Many parents may be using the wrong child car seats, finds Volvo survey
New research has found that many UK parents are using an inappropriate child car seat.
Conducted by Volvo UK, the survey of 2,030 adults found that 94 per cent used a front-facing car seat when their child was aged four years old or under – contrasting safety recommendations.
A fifth of these people also said that they had used a front-facing seat before their child had reached six months old.
However, Volvo strongly advises parents to use rear-facing seats for children up to the age of four to reduce the risk of injury in the event of a collision.
Dr Lotta Jakobsson, senior technical specialist in injury prevention at Volvo Cars, explained: “Children up to four need to travel rearward-facing in cars, simply because their neck is too weak to support the head. You therefore need to protect them.

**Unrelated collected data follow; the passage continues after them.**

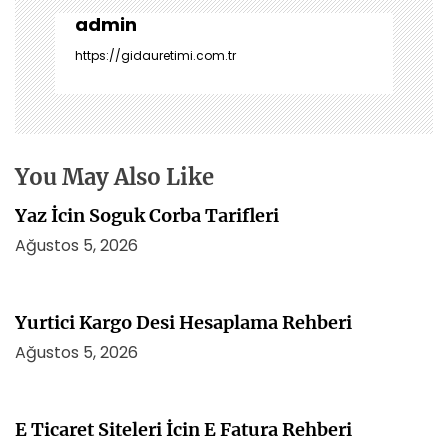
g
e
admin
z
https://gidauretimi.com.tr
i
n
m
e
s
You May Also Like
i
Yaz İcin Soguk Corba Tarifleri
Ağustos 5, 2026
Yurtici Kargo Desi Hesaplama Rehberi
Ağustos 5, 2026
E Ticaret Siteleri İcin E Fatura Rehberi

“We need to communicate this message to everybody so they understand the importance of having the children rearward-facing, because if they end up in a high-severity frontal impact, it’s a question of life or death.”
Volvo’s research also found that 47 per cent of parents are concerned about their teenage children speeding, while 52 per cent would like to be able to control the speed of the car their teenager is driving. Close to a fifth of parents of teenagers would also rather that their children get a taxi instead of a lift from another teenager. Volvo’s Care Key allows vehicle owners to pre-set a maximum speed that a car can travel before anyone – teenagers included – gets behind the wheel.
Malin Ekholm, head of the Volvo Cars Safety Centre, said: “Distraction, disturbance and anything linked to inattention while driving is a hazard. Technology is moving forward, so we want to start addressing these hazards with a safety feature that allows parents to be able to decide what is a reasonable speed for whomever they’re lending the car to.”